The following is an excerpt from my e-booklet Write That Nonfiction Book Already: A Practical Guide for Writing a Successful Book, from Conception to Publication.
I want to share with you some honest information about my book earnings over the last several years. I offer this not to brag, but to show you what’s possible. Many authors make less than I do on books, and that’s just because of a bunch of factors, from subject matter to genre to platform to weird twists of fate. Many authors make way more than I do.
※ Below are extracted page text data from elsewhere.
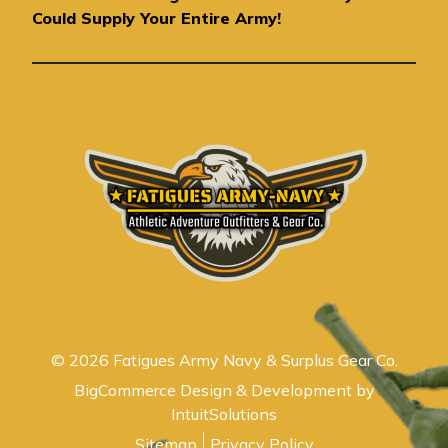
e
Could Supply Your Entire Army!
s
s
© 2026 Fatigues Army Navy & Surplus Gear Co.
BigCommerce Design & Development by
IntuitSolutions
Sitemap
Privacy Policy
In any case, the more information we all have about that unspeakable thing known as “the book advance,” the better off we all are in terms of making choices for ourselves.
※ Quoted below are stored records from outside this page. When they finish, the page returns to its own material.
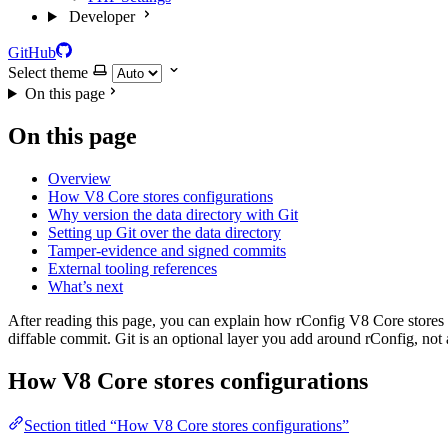
Developer
GitHub
Select theme
On this page
On this page
Overview
How V8 Core stores configurations
Why version the data directory with Git
Setting up Git over the data directory
Tamper-evidence and signed commits
External tooling references
What’s next
After reading this page, you can explain how rConfig V8 Core stores d
diffable commit. Git is an optional layer you add around rConfig, not a
How V8 Core stores configurations
Section titled “How V8 Core stores configurations”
Keep in mind a bunch of caveats, including the fact that my agent gets 15 percent of all this, and roughly another third or so goes to taxes. And if you’re an author without a day job, you have to pay for your own health insurance, retirement, and other benefits. All of that said, here’s a year-by-year breakdown of my book income as an author of pop culture histories published by Big Five houses in recent years:
2015: $35,000 (delivery of the manuscript for Seinfeldia)
You get paid in chunks for a nonfiction book: one chunk on signing the contract, one for delivering the manuscript, one on hardcover publication, and then sometimes one on paperback publication. I was paid in thirds in this case: signing, delivery, hardcover.
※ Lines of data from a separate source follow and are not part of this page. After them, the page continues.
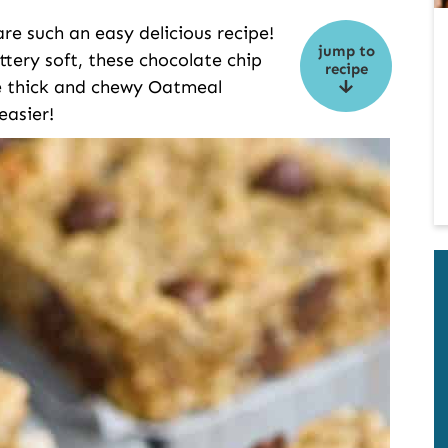
e such an easy delicious recipe!
jump to
ttery soft, these chocolate chip
recipe
ke thick and chewy Oatmeal
easier!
2016: $83,000 (publication of Seinfeldia, sale of Polish rights to a book I co-wrote called Sexy Feminism, signing a deal for Sex and the City and Us, and sale of calendar rights to Seinfeldia)
The Polish rights were just $500, but better than nothing! And these calendars became a nice little passive income stream. They’re desk calendars that give you trivia every day, gleaned from my books.
2017: $94,000 (earning-out bonus for Seinfeldia, royalties for Seinfeldia, calendar royalties for Seinfeldia)
My agent negotiated a contract stipulation that I’d get a $50,000 bonus against future royalties if I “earned out” — that is, if I made back my advance based on the cut of every book sale that I get. (This is usually 10 to 15 percent, varying by contract and by hardcover versus paperback.) It’s rare to earn out, so this is often a little perk that’s easy for publishers to throw in as an enticement and not end up using. I got lucky on this one. I received my next $50,000 in royalties in that one big bonus check. In general, after you earn out, you start earning royalties at that 10 to 15 percent rate as long as books are still selling. They come in batches twice a year.
2018: $106,600 (delivery of the manuscript for Sex and the City and Us, calendar royalties for Seinfeldia, royalties for Seinfeldia, calendar rights for Seinfeldia, publication of Sex and the City and Us, calendar rights for Sex and the City and Us)
This was a good year and I have the tax bill to prove it. You can see from this run of figures how much things can vary from year to year. And no, it doesn’t always follow an endless trajectory upwards, but things do clearly build on one another.